Reactive data copy using Neo4j

Nicolas Mervaillie

by Nicolas Mervaillie

The release of Neo4j 4.0 brought many improvements, one of them being a reactive architecture across the stack, from query execution to client drivers. But how does that compare to other approaches ? As stated in the reactive manifesto, a reactive system is more scalable and responsive, by having a more efficient resource usage.

I was curious to see this in action, and check the benefit. In this article we will take a simple example of copying data from one database to another and compare the reactive approach to traditional ones regarding execution speed and resource usage.

We’ll use Java to copy data between 2 separate Neo4j instances, all the source code is available in this repository.

Getting started

First, we’ll just generate some random nodes into a source database and copy the data over to the second database with a simple single thread :

Single threaded Neo4j data copy

The source code for this can be found here. Note that for performance reasons, we batch the updates to avoid too much transactional overhead.

Having a look at the execution output, we can see that reads and writes alternate, and it takes about 70 seconds to copy the 1 000 000 nodes.

The video below shows the live progress of the copy, each ‘r’ and ‘W’ characters representing a read or write of a batch of data.
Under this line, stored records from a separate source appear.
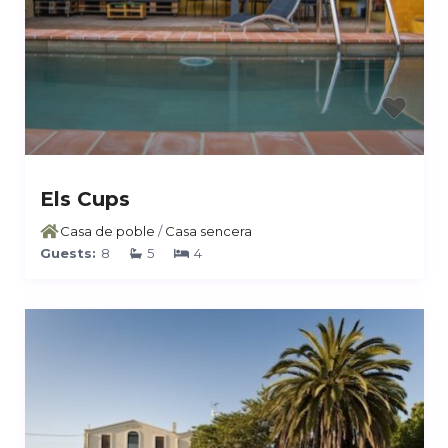
Els Cups
Casa de poble
/
Casa sencera
Guests:
8
5
4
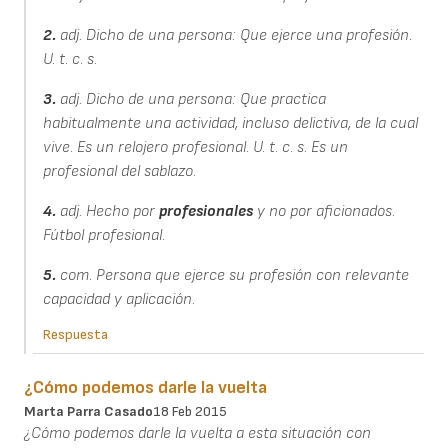
2.
adj. Dicho de una persona: Que ejerce una profesión.
U. t. c. s.
3.
adj. Dicho de una persona: Que practica
habitualmente una actividad, incluso delictiva, de la cual
vive.
Es un relojero profesional.
U. t. c. s.
Es un
profesional del sablazo.
4.
adj. Hecho por
profesionales
y no por aficionados.
Fútbol profesional.
5.
com. Persona que ejerce su profesión con relevante
capacidad y aplicación.
Respuesta
¿Cómo podemos darle la vuelta
Marta Parra Casado
18 Feb 2015
¿Cómo podemos darle la vuelta a esta situación con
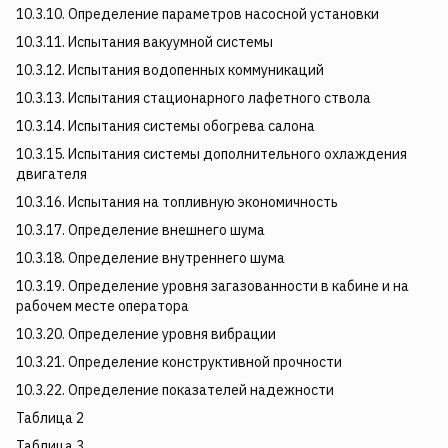
10.3.10. Определение параметров насосной установки
10.3.11. Испытания вакуумной системы
10.3.12. Испытания водопенных коммуникаций
10.3.13. Испытания стационарного лафетного ствола
10.3.14. Испытания системы обогрева салона
10.3.15. Испытания системы дополнительного охлаждения
двигателя
10.3.16. Испытания на топливную экономичность
10.3.17. Определение внешнего шума
10.3.18. Определение внутреннего шума
10.3.19. Определение уровня загазованности в кабине и на
рабочем месте оператора
10.3.20. Определение уровня вибрации
10.3.21. Определение конструктивной прочности
10.3.22. Определение показателей надежности
Таблица 2
Таблица 3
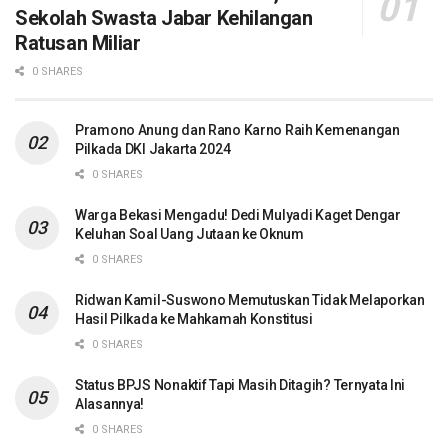
Sekolah Swasta Jabar Kehilangan
Ratusan Miliar
0 SHARES
Pramono Anung dan Rano Karno Raih Kemenangan
Pilkada DKI Jakarta 2024
0 SHARES
Warga Bekasi Mengadu! Dedi Mulyadi Kaget Dengar
Keluhan Soal Uang Jutaan ke Oknum
0 SHARES
Ridwan Kamil-Suswono Memutuskan Tidak Melaporkan
Hasil Pilkada ke Mahkamah Konstitusi
0 SHARES
Status BPJS Nonaktif Tapi Masih Ditagih? Ternyata Ini
Alasannya!
0 SHARES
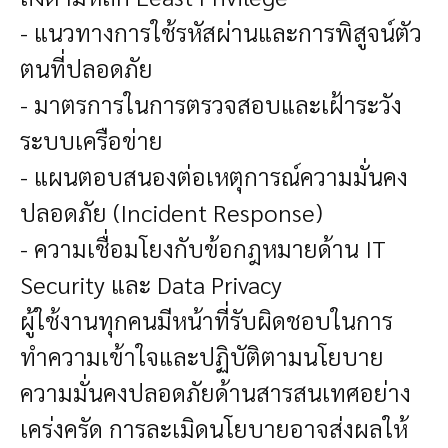
- แนวทางการใช้รหัสผ่านและการพิสูจน์ตัว
ตนที่ปลอดภัย
- มาตรการในการตรวจสอบและเฝ้าระวัง
ระบบเครือข่าย
- แผนตอบสนองต่อเหตุการณ์ความมั่นคง
ปลอดภัย (Incident Response)
- ความเชื่อมโยงกับข้อกฎหมายด้าน IT
Security และ Data Privacy
ผู้ใช้งานทุกคนมีหน้าที่รับผิดชอบในการ
ทำความเข้าใจและปฏิบัติตามนโยบาย
ความมั่นคงปลอดภัยด้านสารสนเทศอย่าง
เคร่งครัด การละเมิดนโยบายอาจส่งผลให้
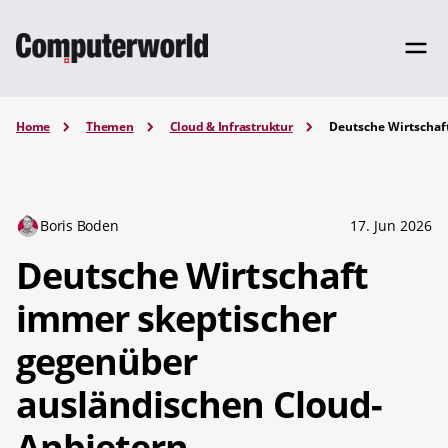
Home
Themen
Cloud & Infrastruktur
Deutsche Wirtschaf
Boris Boden
17. Jun 2026
Deutsche Wirtschaft
immer skeptischer
gegenüber
ausländischen Cloud-
Anbietern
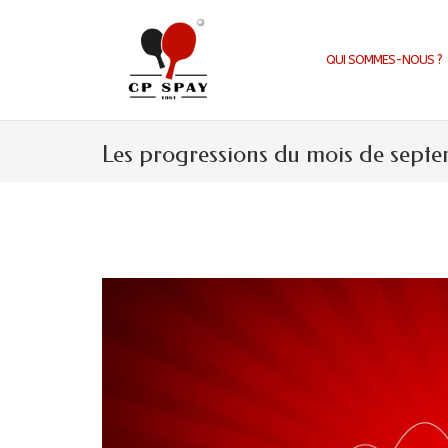
Aller
au
contenu
QUI SOMMES-NOUS ?
Les progressions du mois de sept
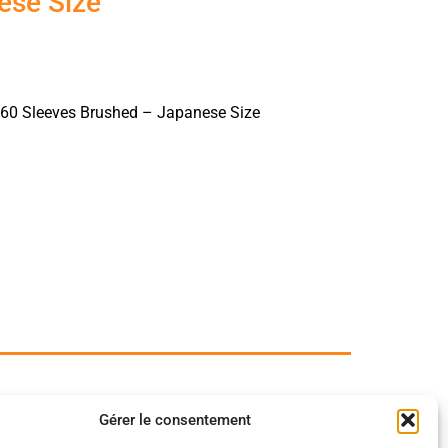
ese Size
 60 Sleeves Brushed – Japanese Size
Gérer le consentement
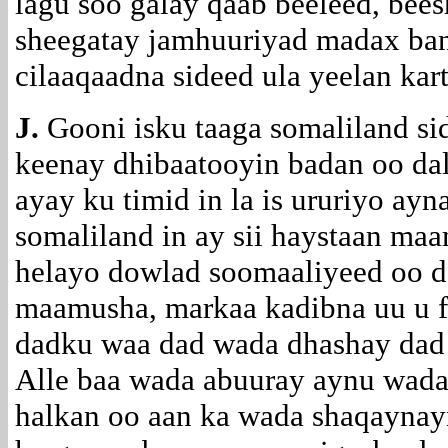
lagu soo galay qaab beeleed, bee
sheegatay jamhuuriyad madax ban
cilaaqaadna sideed ula yeelan kar
J.
Gooni isku taaga somaliland si
keenay dhibaatooyin badan oo da
ayay ku timid in la is ururiyo ayn
somaliland in ay sii haystaan maa
helayo dowlad soomaaliyeed oo d
maamusha, markaa kadibna uu u 
dadku waa dad wada dhashay dad
Alle baa wada abuuray aynu wada
halkan oo aan ka wada shaqaynay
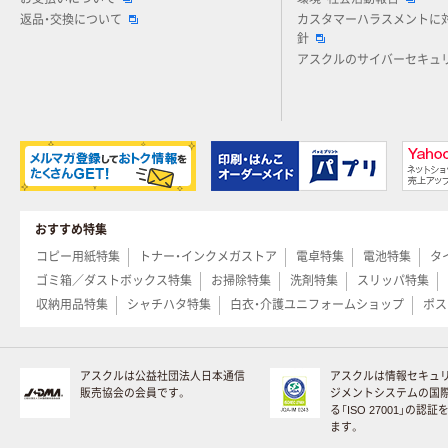
返品・交換について
カスタマーハラスメントに
針
アスクルのサイバーセキュ
おすすめ特集
コピー用紙特集
トナー・インクメガストア
電卓特集
電池特集
タ
ゴミ箱／ダストボックス特集
お掃除特集
洗剤特集
スリッパ特集
収納用品特集
シャチハタ特集
白衣・介護ユニフォームショップ
ポス
アスクルは公益社団法人日本通信
アスクルは情報セキュ
販売協会の会員です。
ジメントシステムの国
る「ISO 27001」の認
ます。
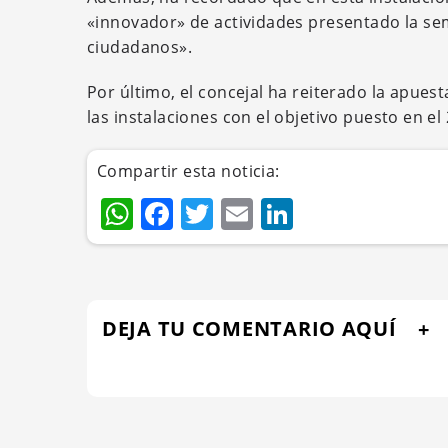
«innovador» de actividades presentado la s
ciudadanos».
Por último, el concejal ha reiterado la apuest
las instalaciones con el objetivo puesto en e
Compartir esta noticia:
WhatsApp
Facebook
Twitter
Email
LinkedIn
DEJA TU COMENTARIO AQUÍ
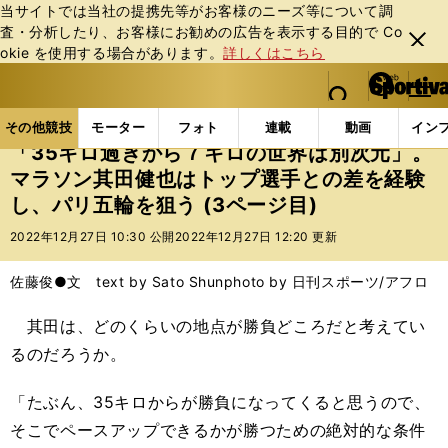
当サイトでは当社の提携先等がお客様のニーズ等について調
査・分析したり、お客様にお勧めの広告を表⽰する⽬的で Co
閉じ
okie を使⽤する場合があります。
詳しくはこちら
る
マイペ
web Sportiva (webスポルティーバ)
検索
メニュ
we
ー
その他競技の記事一覧
陸上
「35キロ過ぎから７キ
b
ジ
その他競技
モーター
フォト
連載
動画
イン
ス
「35キロ過ぎから７キロの世界は別次元」。
ポ
マラソン其田健也はトップ選手との差を経験
ル
し、パリ五輪を狙う (3ページ目)
テ
ィ
2022年12月27日 10:30 公開
2022年12月27日 12:20 更新
ー
バ
佐藤俊●文 text by Sato Shun
photo by 日刊スポーツ/アフロ
其田は、どのくらいの地点が勝負どころだと考えてい
るのだろうか。
「たぶん、35キロからが勝負になってくると思うので、
そこでペースアップできるかが勝つための絶対的な条件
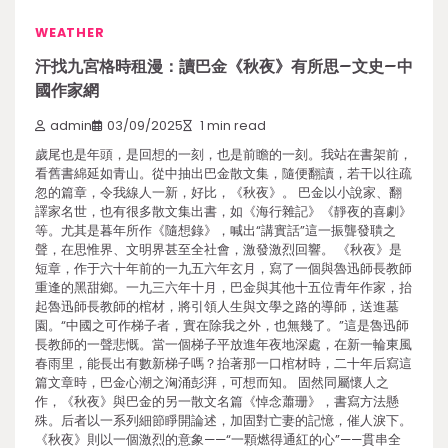
WEATHER
汗找九宮格時租漫：讀巴金《秋夜》有所思–文史–中
國作家網
admin
03/09/2025
1 min read
歲尾也是年頭，是回想的一刻，也是前瞻的一刻。我站在書架前，
看舊書綿延如青山。從中抽出巴金散文集，隨便翻讀，若干以往疏
忽的篇章，令我線人一新，好比，《秋夜》。 巴金以小說家、翻
譯家名世，也有很多散文集出書，如《海行雜記》《靜夜的喜劇》
等。尤其是暮年所作《隨想錄》，喊出“講實話”這一振聾發聵之
聲，在思惟界、文明界甚至全社會，激發激烈回響。 《秋夜》是
短章，作于六十年前的一九五六年玄月，寫了一個與魯迅師長教師
重逢的黑甜鄉。一九三六年十月，巴金與其他十五位青年作家，抬
起魯迅師長教師的棺材，將引領人生與文學之路的導師，送進墓
園。“中國之可作梯子者，實在除我之外，也無幾了。”這是魯迅師
長教師的一聲悲慨。當一個梯子平放進年夜地深處，在新一輪東風
春雨里，能長出有數新梯子嗎？抬著那一口棺材時，二十年后寫這
篇文章時，巴金心潮之洶涌彭湃，可想而知。 固然同屬懷人之
作，《秋夜》與巴金的另一散文名篇《悼念蕭珊》，書寫方法懸
殊。后者以一系列細節睜開論述，加固對亡妻的記憶，催人淚下。
《秋夜》則以一個激烈的意象——“一顆燃得通紅的心”——貫串全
Single threaded Neo4j data copy output

Nothing fancy here, as that’s not really optimized. This is just a teaser and definitely not something we would do in a real life project. As reading in Neo4j is usually much faster than writing, we’d rather parallelize the writes. Let’s continue with this.

Going parallel

We can use for example a queue, acting as a data buffer between a reader thread and multiple writer threads like this (source code here):

Multithreaded Neo4j data copy

The data streams between our reader and writers, and the queue limits the number of inflight nodes to avoid memory issues (remember, reading is usually much faster, we would quickly fill up the memory if we don’t limit incoming data).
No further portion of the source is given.